Getting and Cleaning Data Course Project Assignment
This GIT repository contains the files that were created for the Getting and Cleaning Data Course Project Assignment. The files included are (besides this README)
- run_analysis.R
- CodeBook.md
The script provided here is to be used on the Smartphone accelerometers data collected based on Human activity and available at https://d396qusza40orc.cloudfront.net/getdata%2Fprojectfiles%2FUCI%20HAR%20Dataset.zip. The details on the collected data used here is available at http://archive.ics.uci.edu/ml/datasets/Human+Activity+Recognition+Using+Smartphones.
The run_analysis.R script does the following using the downloaded data sets
- Extracts the activity names and accelarometer data feature names and makes them descriptive.
- Reads the test data sets with subject, activity and feature data and combines them into a data frame. It also assigns the descriptive feature names as column names. The activity ids are replaced with the descriptive activity names.
- Reads the training data sets with subject, activity and feature data and combines them into a data frame. It also assigns the descriptive feature names as column names. The activity ids are replaced with the descriptive activity names.

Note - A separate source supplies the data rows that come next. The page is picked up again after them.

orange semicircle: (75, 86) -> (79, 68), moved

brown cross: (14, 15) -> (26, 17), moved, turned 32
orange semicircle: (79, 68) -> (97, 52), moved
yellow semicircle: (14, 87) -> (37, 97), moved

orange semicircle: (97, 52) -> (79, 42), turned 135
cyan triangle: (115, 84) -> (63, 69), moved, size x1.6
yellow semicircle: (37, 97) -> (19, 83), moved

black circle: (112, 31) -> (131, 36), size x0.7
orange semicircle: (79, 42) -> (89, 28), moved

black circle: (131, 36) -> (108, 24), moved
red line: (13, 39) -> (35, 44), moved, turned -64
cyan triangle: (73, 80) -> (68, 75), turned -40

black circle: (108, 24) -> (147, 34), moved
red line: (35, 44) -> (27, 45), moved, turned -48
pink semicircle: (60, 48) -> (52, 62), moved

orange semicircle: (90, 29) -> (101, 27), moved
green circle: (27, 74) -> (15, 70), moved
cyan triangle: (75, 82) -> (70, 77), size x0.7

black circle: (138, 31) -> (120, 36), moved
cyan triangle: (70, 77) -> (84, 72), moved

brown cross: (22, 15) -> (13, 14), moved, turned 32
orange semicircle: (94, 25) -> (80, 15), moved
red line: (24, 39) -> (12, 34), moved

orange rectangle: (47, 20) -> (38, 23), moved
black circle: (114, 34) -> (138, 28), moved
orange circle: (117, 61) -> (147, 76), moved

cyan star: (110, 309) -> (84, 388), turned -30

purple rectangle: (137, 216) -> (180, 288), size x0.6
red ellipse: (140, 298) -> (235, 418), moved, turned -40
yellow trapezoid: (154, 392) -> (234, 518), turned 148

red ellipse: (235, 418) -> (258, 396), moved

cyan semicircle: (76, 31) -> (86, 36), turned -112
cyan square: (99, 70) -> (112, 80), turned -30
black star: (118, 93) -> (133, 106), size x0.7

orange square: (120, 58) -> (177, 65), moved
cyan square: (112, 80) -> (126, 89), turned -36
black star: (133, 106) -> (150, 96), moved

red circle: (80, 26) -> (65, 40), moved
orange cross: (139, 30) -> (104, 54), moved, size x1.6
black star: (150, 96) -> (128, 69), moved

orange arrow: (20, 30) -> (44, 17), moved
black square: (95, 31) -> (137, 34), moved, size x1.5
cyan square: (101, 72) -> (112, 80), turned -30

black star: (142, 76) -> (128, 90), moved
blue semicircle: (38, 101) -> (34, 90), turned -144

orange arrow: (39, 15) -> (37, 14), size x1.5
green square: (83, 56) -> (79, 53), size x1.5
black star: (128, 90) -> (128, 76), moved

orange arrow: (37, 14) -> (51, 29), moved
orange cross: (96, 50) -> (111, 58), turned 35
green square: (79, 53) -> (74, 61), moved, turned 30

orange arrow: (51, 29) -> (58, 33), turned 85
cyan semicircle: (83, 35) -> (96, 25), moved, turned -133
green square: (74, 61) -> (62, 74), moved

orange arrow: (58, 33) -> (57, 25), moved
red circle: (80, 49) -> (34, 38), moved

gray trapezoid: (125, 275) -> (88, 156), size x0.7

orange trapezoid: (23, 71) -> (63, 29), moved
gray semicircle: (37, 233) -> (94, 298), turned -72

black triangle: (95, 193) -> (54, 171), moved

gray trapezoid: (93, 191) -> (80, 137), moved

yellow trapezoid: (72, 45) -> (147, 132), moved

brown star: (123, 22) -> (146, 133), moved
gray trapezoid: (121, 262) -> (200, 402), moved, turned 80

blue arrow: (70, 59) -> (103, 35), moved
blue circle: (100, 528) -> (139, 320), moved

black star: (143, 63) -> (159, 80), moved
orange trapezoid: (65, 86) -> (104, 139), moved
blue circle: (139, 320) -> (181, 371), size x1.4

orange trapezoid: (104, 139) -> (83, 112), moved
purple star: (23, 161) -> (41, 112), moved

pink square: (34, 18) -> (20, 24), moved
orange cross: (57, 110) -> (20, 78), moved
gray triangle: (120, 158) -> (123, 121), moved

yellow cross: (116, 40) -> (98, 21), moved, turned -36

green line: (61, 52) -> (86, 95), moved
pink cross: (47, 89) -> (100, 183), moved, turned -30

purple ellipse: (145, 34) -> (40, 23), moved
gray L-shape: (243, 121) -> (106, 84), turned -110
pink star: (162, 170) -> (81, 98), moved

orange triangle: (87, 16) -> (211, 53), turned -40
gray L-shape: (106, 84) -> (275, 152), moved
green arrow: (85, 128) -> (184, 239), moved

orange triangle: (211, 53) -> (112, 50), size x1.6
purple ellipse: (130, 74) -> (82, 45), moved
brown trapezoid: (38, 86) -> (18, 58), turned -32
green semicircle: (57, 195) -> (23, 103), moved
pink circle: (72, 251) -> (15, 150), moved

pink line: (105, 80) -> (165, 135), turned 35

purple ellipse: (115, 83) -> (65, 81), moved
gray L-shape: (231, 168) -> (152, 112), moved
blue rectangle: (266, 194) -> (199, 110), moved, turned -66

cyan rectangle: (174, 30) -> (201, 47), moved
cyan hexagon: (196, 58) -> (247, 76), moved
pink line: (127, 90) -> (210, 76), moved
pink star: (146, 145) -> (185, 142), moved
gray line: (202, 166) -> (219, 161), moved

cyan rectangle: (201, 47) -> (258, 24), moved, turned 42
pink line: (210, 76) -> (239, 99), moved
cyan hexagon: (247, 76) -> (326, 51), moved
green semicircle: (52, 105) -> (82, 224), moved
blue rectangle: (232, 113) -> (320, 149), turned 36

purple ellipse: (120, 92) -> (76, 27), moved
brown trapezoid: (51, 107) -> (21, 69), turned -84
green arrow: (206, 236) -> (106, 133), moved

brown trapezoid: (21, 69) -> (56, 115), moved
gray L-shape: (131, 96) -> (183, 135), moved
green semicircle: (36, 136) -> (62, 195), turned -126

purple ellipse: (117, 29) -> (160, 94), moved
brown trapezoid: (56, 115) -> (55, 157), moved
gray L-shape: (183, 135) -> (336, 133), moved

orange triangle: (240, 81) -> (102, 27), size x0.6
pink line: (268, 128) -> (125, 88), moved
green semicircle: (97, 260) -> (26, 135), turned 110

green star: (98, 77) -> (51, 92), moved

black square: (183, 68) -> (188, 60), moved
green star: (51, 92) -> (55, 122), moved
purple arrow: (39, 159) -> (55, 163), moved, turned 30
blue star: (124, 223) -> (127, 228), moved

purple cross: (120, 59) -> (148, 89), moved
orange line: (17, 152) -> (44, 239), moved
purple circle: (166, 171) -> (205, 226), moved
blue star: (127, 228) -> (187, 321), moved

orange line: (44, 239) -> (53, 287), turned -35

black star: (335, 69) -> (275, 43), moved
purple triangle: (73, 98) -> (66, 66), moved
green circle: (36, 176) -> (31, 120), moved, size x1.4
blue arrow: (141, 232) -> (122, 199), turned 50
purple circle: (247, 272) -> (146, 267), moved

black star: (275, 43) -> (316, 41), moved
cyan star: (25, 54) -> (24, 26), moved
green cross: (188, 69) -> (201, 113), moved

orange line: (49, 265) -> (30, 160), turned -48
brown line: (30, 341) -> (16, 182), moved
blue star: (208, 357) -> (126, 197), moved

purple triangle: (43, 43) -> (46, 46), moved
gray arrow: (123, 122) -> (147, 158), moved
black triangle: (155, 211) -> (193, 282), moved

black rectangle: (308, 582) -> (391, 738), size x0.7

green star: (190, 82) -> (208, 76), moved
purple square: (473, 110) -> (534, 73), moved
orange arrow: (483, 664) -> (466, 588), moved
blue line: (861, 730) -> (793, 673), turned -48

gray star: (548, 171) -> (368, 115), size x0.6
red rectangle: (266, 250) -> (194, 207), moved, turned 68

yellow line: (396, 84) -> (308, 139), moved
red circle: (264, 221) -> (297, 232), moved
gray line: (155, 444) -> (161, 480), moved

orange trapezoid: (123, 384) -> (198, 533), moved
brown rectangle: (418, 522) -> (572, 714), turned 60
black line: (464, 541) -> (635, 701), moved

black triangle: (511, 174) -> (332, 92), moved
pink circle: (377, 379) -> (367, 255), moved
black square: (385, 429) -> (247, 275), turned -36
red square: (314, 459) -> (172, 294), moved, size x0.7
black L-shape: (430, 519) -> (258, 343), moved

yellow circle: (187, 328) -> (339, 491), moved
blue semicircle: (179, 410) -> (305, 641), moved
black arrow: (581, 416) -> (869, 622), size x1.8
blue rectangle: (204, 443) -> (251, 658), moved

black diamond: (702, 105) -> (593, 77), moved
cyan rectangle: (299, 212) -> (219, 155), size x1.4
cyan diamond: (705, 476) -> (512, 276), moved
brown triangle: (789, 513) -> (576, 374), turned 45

- Merges the test and training data frames.
- Creates a data frame with a subset of the feature columns that only include data with means and standard deviations.
- Aggregates the resulting data to give averages of the feature columns grouped by activity and subject.
- Prints the aggregated data.
- Download the data set from here.
- Extract the contents of the zip file into a folder and navigate to the top folder where the file features.txt exists. There should be a test folder and a train folder with the test and train data.
- Copy the script run_analysis.R to this folder.
- Start R or RStudio.
- Make sure that you have installed the R dplyr package.
- Set the working directory to the folder where the features.txt exists.
- Run the script within your R environment by executing the command
source("run_analysis.R") - Succesful execution of the script should result in the print out of the tidy data set.